Ballots are counted at the Manchester Central Convention Complex in north west England on June 23, 2016. (Photo by Danny Lawson/AFP/Getty)
Ballots are counted at the Manchester Central Convention Complex in north west England on June 23, 2016.
It's a video that made the rounds fairly quickly. A young British woman told ITV News today, "I was really disappointed about the results [of the Brexit referendum] even though I voted to leave. This morning I woke up and the reality did actually hit me. If I had the opportunity to vote again, it would be to stay."
 
She's not alone. A BBC journalist spoke with voters in Manchester this morning who voted for Brexit, and she found "most" of them woke up this morning thinking, "What have I done?" An editor at the Daily Mail quoted another British voter who said she voted for the U.K. to leave the E.U., but added, "I never thought it would actually happen."
 
It wasn't long before many started imagining a similar scenario in the United States, the day after our presidential election, with many Americans telling domestic reporters the day after something like, "I voted for Trump (or a third-party candidate) to send a message, but I never thought he'd actually win."
 
The Washington Post ran a piece arguing that the British results suggest "we've been seriously underestimating Donald Trump's ability to win the presidential election."

When you consider all his controversies and self-inflicted wounds over the past month, combined with how much he's getting outspent on the airwaves in the battleground states, it is actually quite surprising that Trump and Hillary Clinton are so close in the polls. [...] The British campaign to exit the European Union (known as "Brexit"), like Trump's, was fueled by grievance. Those agitating to cut off formal ties to the continent were less organized and less funded than those who wanted to stay connected, but that deficit didn't matter in the end, because the energy was against the status quo.

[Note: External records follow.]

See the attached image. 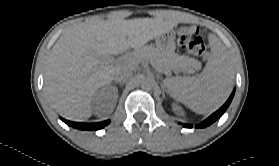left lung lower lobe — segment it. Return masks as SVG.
<instances>
[{
	"mask_svg": "<svg viewBox=\"0 0 279 166\" xmlns=\"http://www.w3.org/2000/svg\"><path fill=\"white\" fill-rule=\"evenodd\" d=\"M235 93V89L232 92L231 96L229 97V99L227 100V102L219 109L217 110L215 113H213L210 117H208L205 121H203L201 124L196 125V128H204L207 127L209 125H211L213 122H215L218 118L221 117V115H223V113L225 112V110L228 108V106L230 105L233 96ZM186 128H192V125H187L184 124L183 125Z\"/></svg>",
	"mask_w": 279,
	"mask_h": 166,
	"instance_id": "0a47b994",
	"label": "left lung lower lobe"
}]
</instances>
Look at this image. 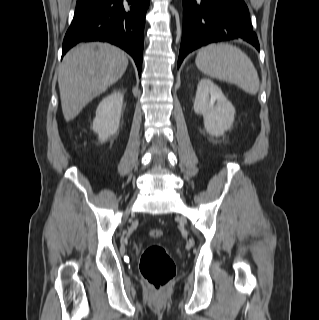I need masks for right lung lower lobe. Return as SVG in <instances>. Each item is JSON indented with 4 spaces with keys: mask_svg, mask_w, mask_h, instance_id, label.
<instances>
[{
    "mask_svg": "<svg viewBox=\"0 0 319 320\" xmlns=\"http://www.w3.org/2000/svg\"><path fill=\"white\" fill-rule=\"evenodd\" d=\"M150 0H77L62 56L82 41H107L127 51L139 75L142 68L145 14Z\"/></svg>",
    "mask_w": 319,
    "mask_h": 320,
    "instance_id": "1",
    "label": "right lung lower lobe"
}]
</instances>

The New Republic ran a similar piece, noting the ethno-nationalistic similarities between the two campaigns, fueled by cultural resentment and anti-immigration animus.
 
"There is a tendency among political and media elites to dismiss such phenomena," the piece noted. "There is an ingrained belief that cooler heads will ultimately prevail, that voters will do 'the right thing,' that things will be as they were before. David Cameron certainly believed this, blithely betting his country's future to win an election. It might be facile to assert that if British voters could vote to leave the European Union, then American voters could vote to put Trump in the Oval Office. But the Brexit is shocking evidence that you can't be too sure."
 
The thesis is not without some merit, though I'd note one important caveat.
 
Watching British polls of late, there was ample evidence that "Leave" enjoyed at least as much support as "Remain."
 
People were highly skeptical of the polls, and the combination of conventional wisdom and betting markets led to widespread assumptions that surveys overstated Brexit's support. The polling averages, however, turned out to be fairly close.
 
And in the United States, nearly all polling shows Trump losing.
 
In other words, we're looking at two qualitatively (and quantitatively) different pictures. Polling in the U.K. told us "Leave" stood a real chance of success, while polling in the U.S. tells us the nativist Republican candidate is likely to fail.
 
Learning lessons from yesterday's results is certainly a good idea, but so too is appreciating the differences. The American presidential election isn't a literal referendum on Trump -- he has a very credible opponent -- and we have plenty of polling data that should help shape our expectations.